Department of Justice, you now have no choice but to protect the U.S. taxpayer. AIG’s credit default swaps were entered into fraudulently, since they knowingly entered into them without the financial capacity to make good on them. This is financial contract law 101. The time is now for our countersuit. AIG’s suit contends this was a “backdoor bailout” of Wall Street banks”. Yes it was. However, AIG knows very well, these contracts were entered into fraudulently. All parties are complicit in this fraud. How can we prevent it from happening again?
January 8, 2013: The Department of Justice and the U.S. Taxpayer v AIG, The Derivative Project Blog Post for background.
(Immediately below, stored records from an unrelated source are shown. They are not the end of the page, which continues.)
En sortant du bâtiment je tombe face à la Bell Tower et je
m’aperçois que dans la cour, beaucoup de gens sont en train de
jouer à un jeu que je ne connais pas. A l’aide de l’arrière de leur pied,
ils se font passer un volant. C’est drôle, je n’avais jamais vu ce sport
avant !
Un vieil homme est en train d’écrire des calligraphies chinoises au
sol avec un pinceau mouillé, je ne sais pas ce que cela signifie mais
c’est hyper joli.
Why Must the DOJ Take Action Now
While we are wasting taxpayer dollars defending this most frivolous suit, derivative dealers are lobbying Congress to weaken Dodd Frank reforms to end public bailouts and lessen the amount of collateral they must post, putting greater risk on the U.S. taxpayer. They want the chance to do this all one more time. It is just too lucrative to not try again.
The House Agriculture Committee held hearings on potentially weakening reforms to prevent this from happening again, last week. Congressman Collin Peterson (D-MN) has been a leader in Congress in standing up for the U.S. taxpayer to end the bailouts and systemic risk. He was the driver behind the initial push to introduce derivatives legislation to protect the U.S. taxpayer, beginning in 2009 with his introduction of the Derivatives Transparency Act of 2009, the predecessor to the Dodd-Frank bill.
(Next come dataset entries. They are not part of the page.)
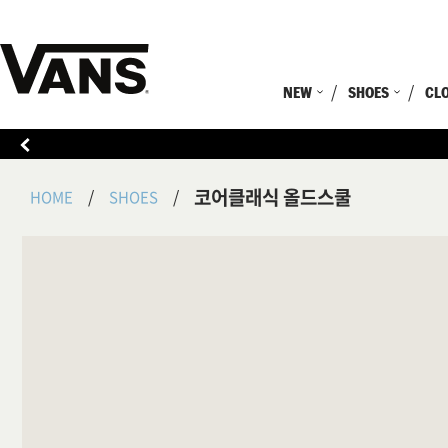
NEW
SHOES
CL
코어클래식 올드스쿨
HOME
SHOES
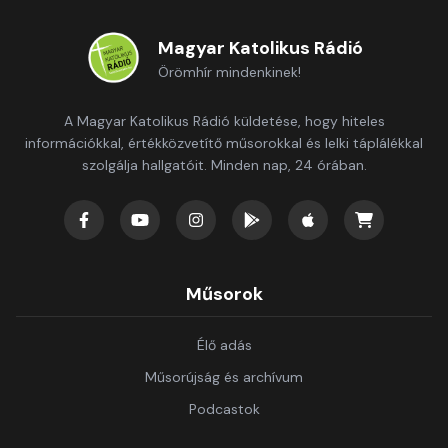
Magyar Katolikus Rádió
Örömhír mindenkinek!
A Magyar Katolikus Rádió küldetése, hogy hiteles
információkkal, értékközvetítő műsorokkal és lelki táplálékkal
szolgálja hallgatóit. Minden nap, 24 órában.
Műsorok
Élő adás
Műsorújság és archívum
Podcastok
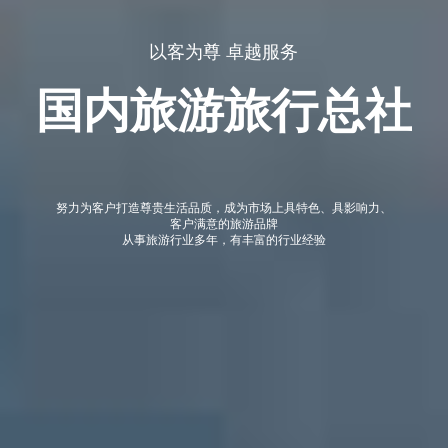
以客为尊 卓越服务
国内旅游旅行总社
努力为客户打造尊贵生活品质，成为市场上具特色、具影响力、
客户满意的旅游品牌
从事旅游行业多年，有丰富的行业经验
Here is his response last week on the proposed bills to weaken Dodd-Frank:
“However, Ranking Member Collin Peterson (D-Minn.) suggested patience with the Commodity Futures Trading Commission (CFTC) and cautioned changing the law. Peterson said that his frequent talks with Chairman Gensler of the CFTC assure him that many of the bills the Committee considered are not necessary.
“The CFTC is going to get this right,” he said. “To date, most of the final rules coming out of the Commission have bipartisan support and are addressing the concerns that stakeholders have expressed to both us and the Commission.”
“The sad part of this exercise is that we may find out later it wasn’t even necessary,” Peterson added. “What is potentially even sadder is that even if we do find that any of these bills are necessary, they have no future. The majority of Senate Republicans and their leadership have dedicated themselves to the repeal of Dodd-Frank.”
The Derivative Project Blog archives. Scroll to July 24, 2010 and April 6, 2010 for the correspondence between The Derivative Project and the Department of Justice. The Department of Justice simply told The Derivative Project, “What AIG did was not illegal, it was just stupid.” Their response to our letter shows the Department of Justice did not even give us the courtesy to read our letter. It was that dismissive.
U.S. taxpayers will no longer tolerate the “stupidity defense”. We seek a straight-forward legal response as to why the Department of Justice deems these contracts were not fraudulent. Without that, this type of fraud will simply continue.
AIG’s executives were enriched with millions upon millions of dollars by knowingly entering into speculative contracts without the financial capacity to make good on them. We all know that is very smart.